Depois de aprovarem na noite de ontem proposta com um pacote de regras especiais para dar mais rapidez na execução de obras para a Copa e a Olimpíada, os deputados aliados deixaram o plenário da Câmara praticamente vazio hoje. Ao longo do dia, os líderes fizeram sucessivas reuniões e definiram suspender as votações enquanto a presidente não bater o martelo sobre a prorrogação do decreto dos restos a pagar. "Nós não queremos votar nada hoje", resumiu o líder do PR, deputado Lincoln Portela (MG). Na pauta estava a medida provisória que corrige a tabela do Imposto de Renda da Pessoa Física.

Cansados dos argumentos da equipe econômica contra a liberação dos recursos, os líderes decidiram chamar o ministro da Fazenda, Guido Mantega, para uma reunião na próxima terça-feira. "Vamos dizer e mostrar o esforço que a Casa tem feito e a nossa colaboração com o governo e com o País", afirmou o líder do PMDB, Henrique Eduardo Alves (RN).

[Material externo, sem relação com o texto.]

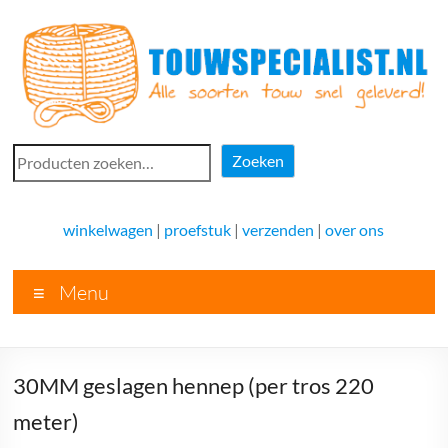
Ga
naar
de
inhoud
Touwspecialist.nl
Zoeken
Zoeken
Touwspecialist.nl,
het
winkelwagen
|
proefstuk
|
verzenden
|
over ons
adres
voor
Menu
vele
soorten
touw
en
30MM geslagen hennep (per tros 220
goed
advies!
meter)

Os líderes ficaram preocupados com a imagem de "perdulários", enquanto a área econômica posa como "guardiã" do ajuste fiscal. Henrique Alves lembrou que a Câmara tem segurado a pressão de setores da sociedade e evitado a votação de projetos que aumentam gastos públicos. Ele citou o projeto de reajuste dos funcionários do Judiciário, a proposta de emenda constitucional que cria o piso salarial nacional para os policiais civis, militares e bombeiros e a proposta que regulamenta os gastos da área de Saúde pela União, pelos Estados e pelos municípios.

"Vamos mostrar educadamente ao ministro a nossa colaboração no combate à inflação", continuou o líder peemedebista. Ao mesmo tempo, a base pretende mostrar a Mantega a necessidade de liberar o dinheiro das emendas parlamentares. A verba vai para obras nos Estados e nos municípios, o que, segundo argumentam os aliados, acaba gerando emprego, renda e bem-estar para a população.